The Crown responded by submitting that the sentencing judge was entitled to have regard to the loss of potential interest. After all, it was the promise of such interest that was a major factor in the investors’ decision to invest.
It was submitted that, on any view, the loss to the investors was ‘significant’. It was further submitted that the interest actually paid to the investors was necessary in order that the appellant could continue the fraud without raising suspicion. In effect, the appellant’s conduct constituted what in common parlance is described as a ‘Ponzi scheme’. That is, a scheme whereby a fraudulent investment operation pays returns to separate investors from their own money, or money paid by subsequent investors, rather than from any actual profit earned.
In my opinion, it matters little whether, upon a proper calculation, the scale of the fraud was of the order of $1,200,000, or $1,700,000. On no view could it be regarded as a fraud of only some $350,000. This was a brazen and calculated course of conduct, and warranted severe punishment. I would reject this ground.
Ground 3 – Manifest excess
Counsel for the appellant submitted that there were a number of mitigating factors which should have called for a lighter sentence. These included the sentencing judge’s acknowledgement that specific deterrence did not play a significant role in this case, the appellant’s age (59 at the time of sentencing), his history of ill health, the delay in the matter being finalised, the appellant’s cooperation with the authorities, and his previous good character and lack of prior convictions.

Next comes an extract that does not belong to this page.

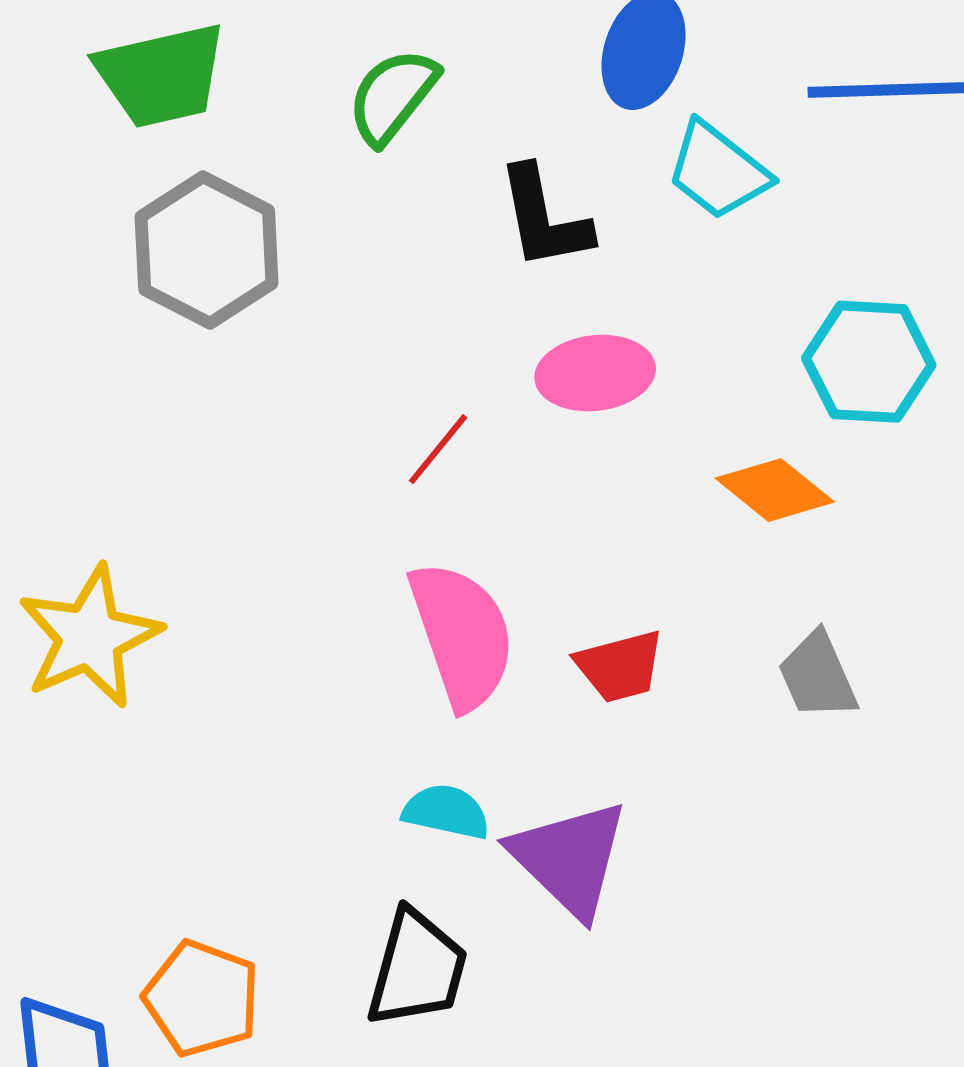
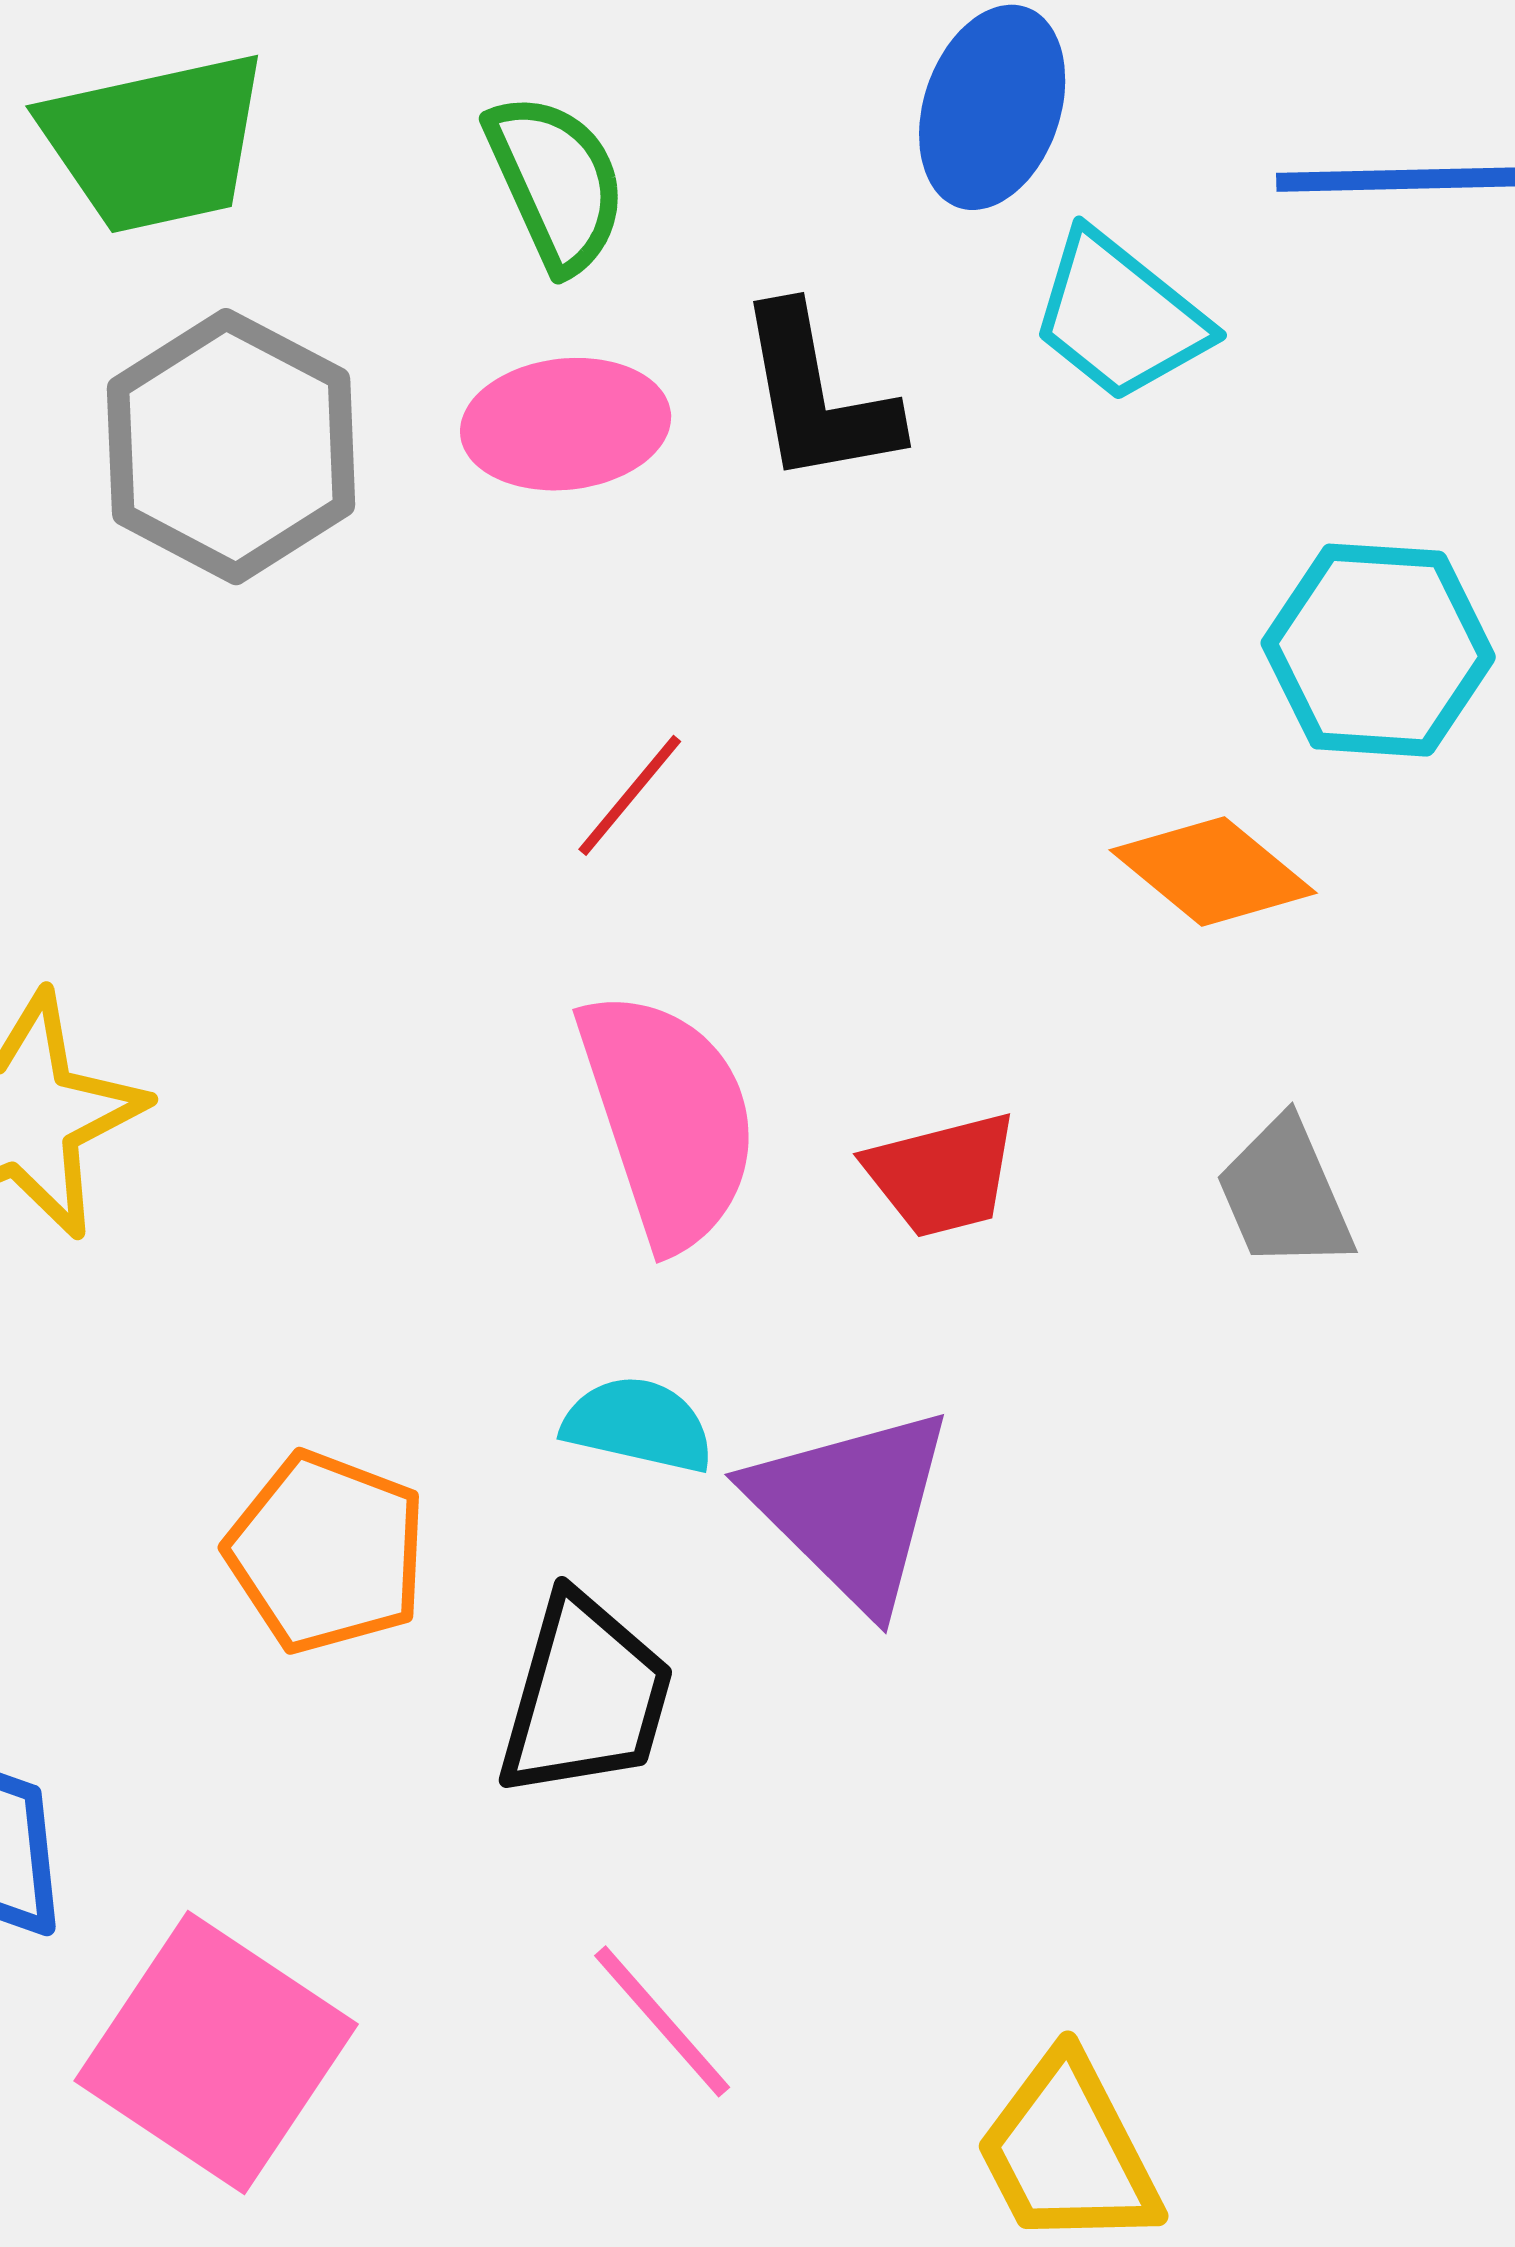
green semicircle: (393, 96) -> (556, 182), turned 117
pink ellipse: (595, 373) -> (566, 424), moved
orange pentagon: (202, 998) -> (327, 1552), moved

Counsel also pointed to the fact that the appellant had derived only a ‘small’ personal benefit from his offending, said to be just over $70,000.
It was submitted on behalf of the Crown that a sentence of six years’ imprisonment with, in effect, four years and six months to serve, was well open to the sentencing judge. In support of that submission, it was noted that the offending had occurred over a lengthy period (some 22 months), and that investors had sustained very significant losses. Moreover, some of the money of which they had been defrauded had been used by the appellant for personal expenses and lifestyle. The appellant had pleaded not guilty, and conducted a fully contested trial. Accordingly, he was not entitled to any discount for remorse, nor for the utilitarian value of a plea of guilty. Finally, there was a need for any sentence in this case to operate as a general deterrent.
In my opinion, it cannot be contended that a sentence of six years’ imprisonment, with an effective term of four years and six months to be served, fell outside the range of sentences reasonably available to a sentencing judge for offences of this nature. I would reject this ground.
It follows that, in my opinion, this appeal should be dismissed.